But 25 years after the fall of the Berlin Wall, barriers around the world are still standing. They separate communities, countries and even entire continents.


To mark the anniversary of the historic events of Nov. 9, HuffPost editors from around the world described the seemingly insurmountable barriers that still surround them to this day.


Leaders around the world, the time has come to tear down these walls.


The Oct 23. picture featured below shows part of the 7.5 mile-fence in the city of Melilla that separates Spain from Morocco, Europe from Africa, prosperity from desperation. Ceuta, the other Spanish enclave in the Magreb, has its own barrier.


The separations were built in 1998 and at the time of construction they were simple, 2.5-meter tall cyclone fences, meant to control new arrivals of migrants, mostly from Sub-Saharan Africa. In the past years, successive governments have reinforced the fences: They have raised the height and added razor wire, several intermediate fences, sensors and detection cables, cameras, lights, etc..., that nonetheless don't dissuade those willing to risk everything to cross.


Many migrants try, but very few make it in the end. And there are other, more efficient methods to enter clandestinely. Not one migrant was able to cross the Ceuta fence in 2013, but 2,244 crossed the border by other means. In Melilla, where migrants often try to jump in groups, they had more success. Of the 2,638 that were able to enter Melilla illegally in 2013, more than 800 came across the barricade.


Spain's government has spent $72 million euros [$89 million] since 2005 to build and expand the two walls. The walls also seem impermeable to human rights, as humanitarian organizations like the European Council and the European Commission frequently complain. Footage has shown that the mistreatment of migrants. Immediate expulsions are habitual practices, as are the arguments from the government to justify this violation of national, international and European law.



Migrants try to cross the border fence in Melilla near a golf course, Oct. 23, 2014.(Jose Palazon)


While Canada is known as a multicultural nation, it has long been divided between English and-French speaking parts of and the fight by Quebec separatists for independence.


The issue of Quebec independence made international headlines in 1995 when the province voted in its second referendum to secede from Canada. The 1995 vote was narrowly lost by the separatists and since then, the question has been on the back burner. Less than 40 percent of Quebecois currently support the idea of secession. The pro-independence provincial Parti Quebecois was thrown out of power last April after a 18-month rule.
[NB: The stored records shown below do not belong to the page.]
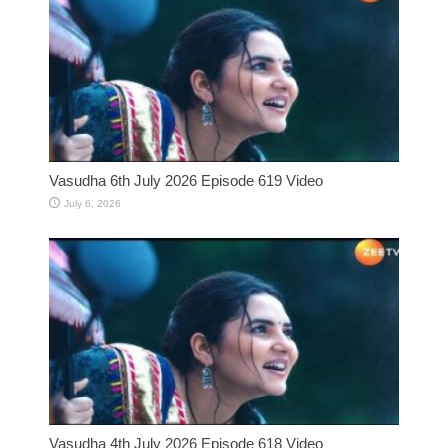
Vasudha 6th July 2026 Episode 619 Video
July 6, 2026
Vasudha 4th July 2026 Episode 618 Video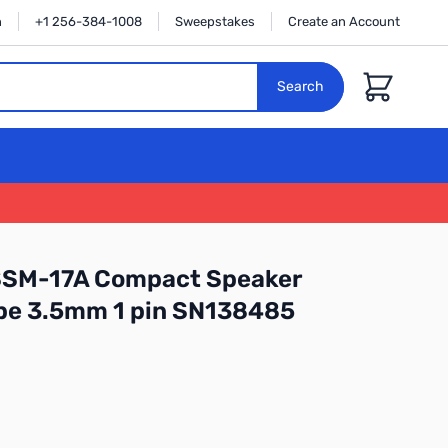
n
+1 256-384-1008
Sweepstakes
Create an Account
Cart
Search
SSM-17A Compact Speaker
ype 3.5mm 1 pin SN138485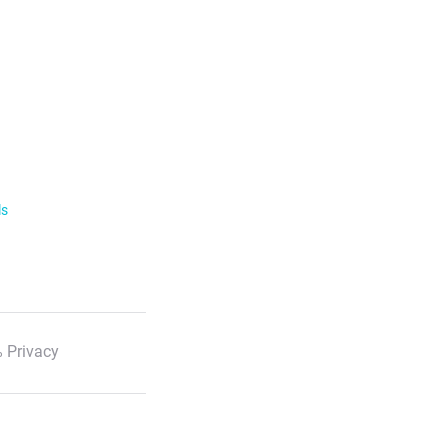
ls
 Privacy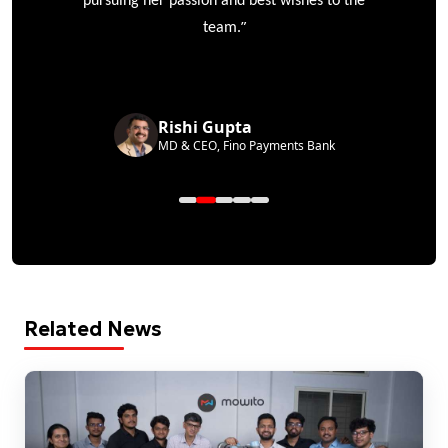
pursuing her passion and best wishes to the
”
team.
Rishi Gupta
MD & CEO, Fino Payments Bank
Related News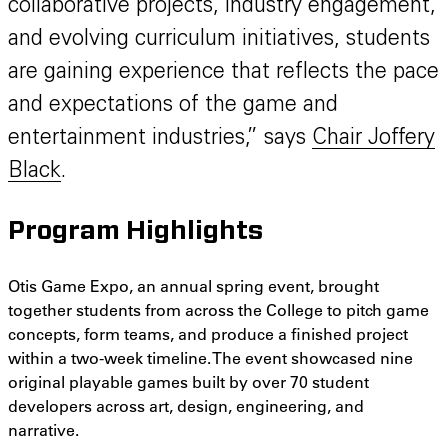
collaborative projects, industry engagement,
and evolving curriculum initiatives, students
are gaining experience that reflects the pace
and expectations of the game and
entertainment industries,” says
Chair Joffery
Black
.
Program Highlights
Otis Game Expo, an annual spring event, brought
together students from across the College to pitch game
concepts, form teams, and produce a finished project
within a two-week timeline. The event
showcased nine
original playable games built by over 70 student
developers across art, design, engineering, and
narrative.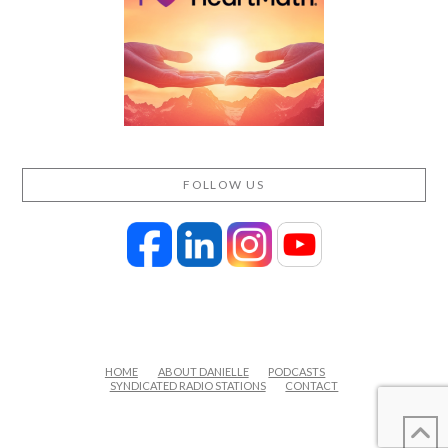
FOLLOW US
HOME
ABOUT DANIELLE
PODCASTS
SYNDICATED RADIO STATIONS
CONTACT
FACEBOOK
X
LINKEDIN
YOUTUBE
INSTAGRAM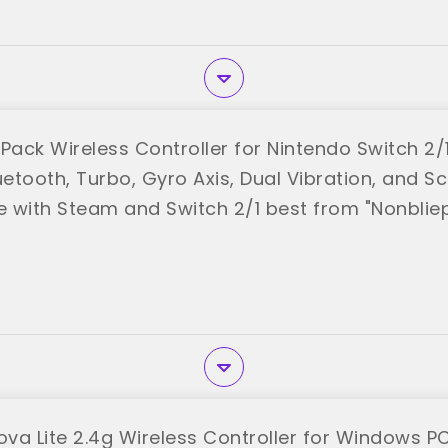
Pack Wireless Controller for Nintendo Switch 2/
uetooth, Turbo, Gyro Axis, Dual Vibration, and S
 with Steam and Switch 2/1 best from "Nonblie
va Lite 2.4g Wireless Controller for Windows PC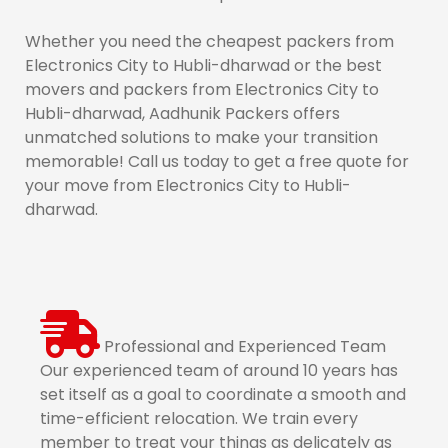
Whether you need the cheapest packers from
Electronics City to Hubli-dharwad or the best
movers and packers from Electronics City to
Hubli-dharwad, Aadhunik Packers offers
unmatched solutions to make your transition
memorable! Call us today to get a free quote for
your move from Electronics City to Hubli-
dharwad.
Professional and Experienced Team
Our experienced team of around 10 years has
set itself as a goal to coordinate a smooth and
time-efficient relocation. We train every
member to treat your things as delicately as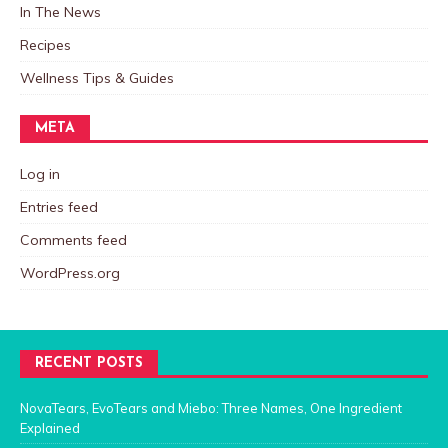
In The News
Recipes
Wellness Tips & Guides
META
Log in
Entries feed
Comments feed
WordPress.org
RECENT POSTS
NovaTears, EvoTears and Miebo: Three Names, One Ingredient
Explained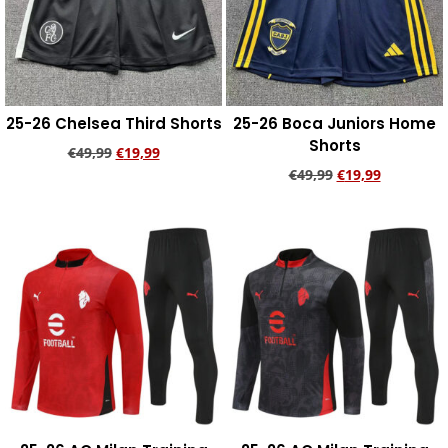
25-26 Chelsea Third Shorts
25-26 Boca Juniors Home
Shorts
€
49,99
€
19,99
€
49,99
€
19,99
Add to cart
Add to cart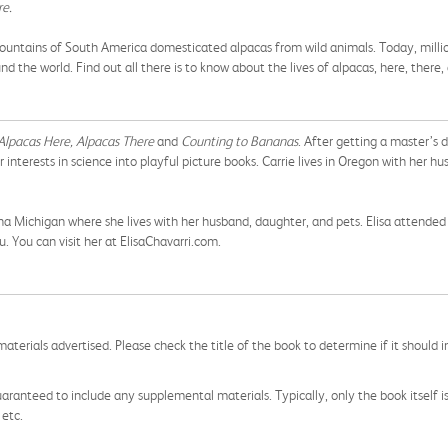
re.
ountains of South America domesticated alpacas from wild animals. Today, millions
 the world. Find out all there is to know about the lives of alpacas, here, there
Alpacas Here, Alpacas There
and
Counting to Bananas
. After getting a master’s 
 interests in science into playful picture books. Carrie lives in Oregon with her h
lpena Michigan where she lives with her husband, daughter, and pets. Elisa attend
u. You can visit her at ElisaChavarri.com.
aterials advertised. Please check the title of the book to determine if it should i
aranteed to include any supplemental materials. Typically, only the book itself is in
 etc.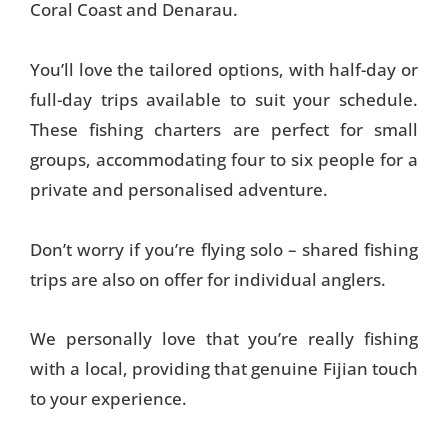
Coral Coast and Denarau.
You’ll love the tailored options, with half-day or
full-day trips available to suit your schedule.
These fishing charters are perfect for small
groups, accommodating four to six people for a
private and personalised adventure.
Don’t worry if you’re flying solo – shared fishing
trips are also on offer for individual anglers.
We personally love that you’re really fishing
with a local, providing that genuine Fijian touch
to your experience.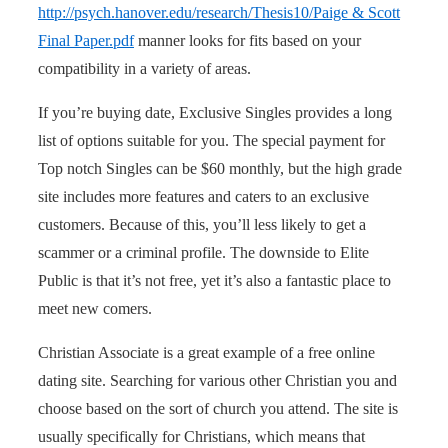
http://psych.hanover.edu/research/Thesis10/Paige & Scott
Final Paper.pdf
manner looks for fits based on your
compatibility in a variety of areas.
If you’re buying date, Exclusive Singles provides a long
list of options suitable for you. The special payment for
Top notch Singles can be $60 monthly, but the high grade
site includes more features and caters to an exclusive
customers. Because of this, you’ll less likely to get a
scammer or a criminal profile. The downside to Elite
Public is that it’s not free, yet it’s also a fantastic place to
meet new comers.
Christian Associate is a great example of a free online
dating site. Searching for various other Christian you and
choose based on the sort of church you attend. The site is
usually specifically for Christians, which means that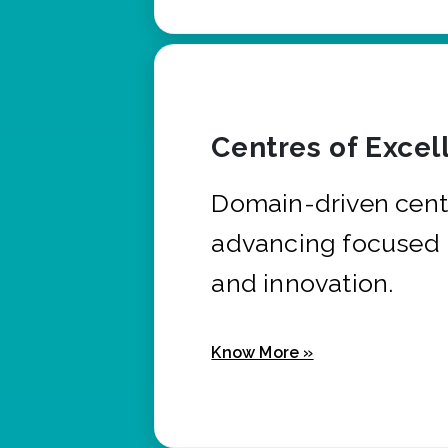
Centres of Excel
Domain-driven cent
advancing focused 
and innovation.
Know More »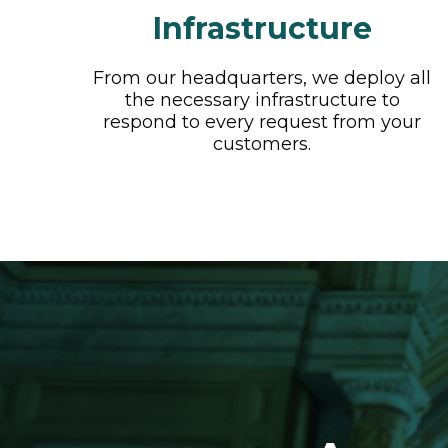
Infrastructure
From our headquarters, we deploy all
the necessary infrastructure to
respond to every request from your
customers.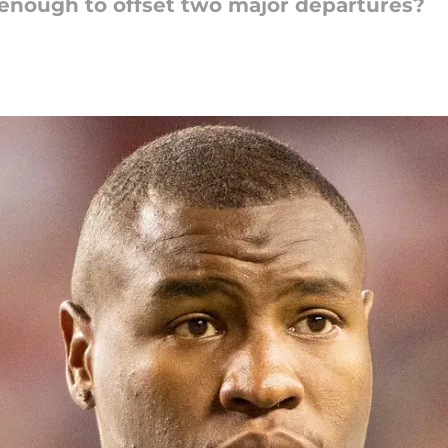
nough to offset two major departures?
There are other divisions that are part of the Canadian fabric. Disparities in riches between the provinces have created a 'have' and 'have not' division. And Canada's aboriginal communities, known as First Nations, have been fighting for greater control of resources and governance. They've also been battling for reparations for past treatment.



Supporters of Quebec's separatist party react to early results of Canada's independence referendum, Monday, Oct. 30, 1995 in Montreal. (AP Photo/Eric Draper)


In September 2010, a Chinese fishing trawler collided with two Japanese Coast Guard patrol boats in the waters off the Senkaku/Diaoyu islands in the East China Sea. The clash over the Japan-controlled, China-claimed islands would bring down an 'iron wall' between both nations, the world's second and third largest economies.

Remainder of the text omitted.